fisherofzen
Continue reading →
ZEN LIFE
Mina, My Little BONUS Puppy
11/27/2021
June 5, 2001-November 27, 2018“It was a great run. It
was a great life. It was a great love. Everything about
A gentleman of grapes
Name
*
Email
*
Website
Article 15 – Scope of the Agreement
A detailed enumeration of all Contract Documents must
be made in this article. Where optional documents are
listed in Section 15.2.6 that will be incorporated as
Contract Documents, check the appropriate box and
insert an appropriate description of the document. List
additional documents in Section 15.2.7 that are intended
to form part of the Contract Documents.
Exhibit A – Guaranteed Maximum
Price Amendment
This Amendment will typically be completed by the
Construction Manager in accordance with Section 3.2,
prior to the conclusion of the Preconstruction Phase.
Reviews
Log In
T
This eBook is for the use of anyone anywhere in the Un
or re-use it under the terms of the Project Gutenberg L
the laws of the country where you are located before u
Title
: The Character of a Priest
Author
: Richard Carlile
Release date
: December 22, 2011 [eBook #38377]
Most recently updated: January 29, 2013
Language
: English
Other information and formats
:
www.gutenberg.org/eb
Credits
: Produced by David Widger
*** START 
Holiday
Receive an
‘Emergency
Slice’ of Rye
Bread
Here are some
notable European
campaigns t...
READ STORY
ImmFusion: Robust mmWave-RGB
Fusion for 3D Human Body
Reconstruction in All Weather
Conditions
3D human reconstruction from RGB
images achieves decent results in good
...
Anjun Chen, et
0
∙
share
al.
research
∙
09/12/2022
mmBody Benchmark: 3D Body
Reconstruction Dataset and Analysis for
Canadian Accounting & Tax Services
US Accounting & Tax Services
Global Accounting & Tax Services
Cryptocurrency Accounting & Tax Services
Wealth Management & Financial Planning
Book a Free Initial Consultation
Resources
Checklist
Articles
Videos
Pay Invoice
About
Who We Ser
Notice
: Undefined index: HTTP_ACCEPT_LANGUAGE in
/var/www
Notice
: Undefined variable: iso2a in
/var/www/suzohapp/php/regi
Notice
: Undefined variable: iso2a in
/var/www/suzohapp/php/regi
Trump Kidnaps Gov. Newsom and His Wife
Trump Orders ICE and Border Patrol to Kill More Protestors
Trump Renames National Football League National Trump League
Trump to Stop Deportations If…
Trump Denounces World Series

┄┄┄┄┄┄

▶ ACTIVITY: Beginning with the line that contains "A gentleman of grapes", repeat every line through the end of the records and nothing more.

▶ WRITTEN SOLUTION:
A gentleman of grapes
Name
*
Email
*
Website
Article 15 – Scope of the Agreement
A detailed enumeration of all Contract Documents must
be made in this article. Where optional documents are
listed in Section 15.2.6 that will be incorporated as
Contract Documents, check the appropriate box and
insert an appropriate description of the document. List
additional documents in Section 15.2.7 that are intended
to form part of the Contract Documents.
Exhibit A – Guaranteed Maximum
Price Amendment
This Amendment will typically be completed by the
Construction Manager in accordance with Section 3.2,
prior to the conclusion of the Preconstruction Phase.
Reviews
Log In
T
This eBook is for the use of anyone anywhere in the Un
or re-use it under the terms of the Project Gutenberg L
the laws of the country where you are located before u
Title
: The Character of a Priest
Author
: Richard Carlile
Release date
: December 22, 2011 [eBook #38377]
Most recently updated: January 29, 2013
Language
: English
Other information and formats
:
www.gutenberg.org/eb
Credits
: Produced by David Widger
*** START 
Holiday
Receive an
‘Emergency
Slice’ of Rye
Bread
Here are some
notable European
campaigns t...
READ STORY
ImmFusion: Robust mmWave-RGB
Fusion for 3D Human Body
Reconstruction in All Weather
Conditions
3D human reconstruction from RGB
images achieves decent results in good
...
Anjun Chen, et
0
∙
share
al.
research
∙
09/12/2022
mmBody Benchmark: 3D Body
Reconstruction Dataset and Analysis for
Canadian Accounting & Tax Services
US Accounting & Tax Services
Global Accounting & Tax Services
Cryptocurrency Accounting & Tax Services
Wealth Management & Financial Planning
Book a Free Initial Consultation
Resources
Checklist
Articles
Videos
Pay Invoice
About
Who We Ser
Notice
: Undefined index: HTTP_ACCEPT_LANGUAGE in
/var/www
Notice
: Undefined variable: iso2a in
/var/www/suzohapp/php/regi
Notice
: Undefined variable: iso2a in
/var/www/suzohapp/php/regi
Trump Kidnaps Gov. Newsom and His Wife
Trump Orders ICE and Border Patrol to Kill More Protestors
Trump Renames National Football League National Trump League
Trump to Stop Deportations If…
Trump Denounces World Series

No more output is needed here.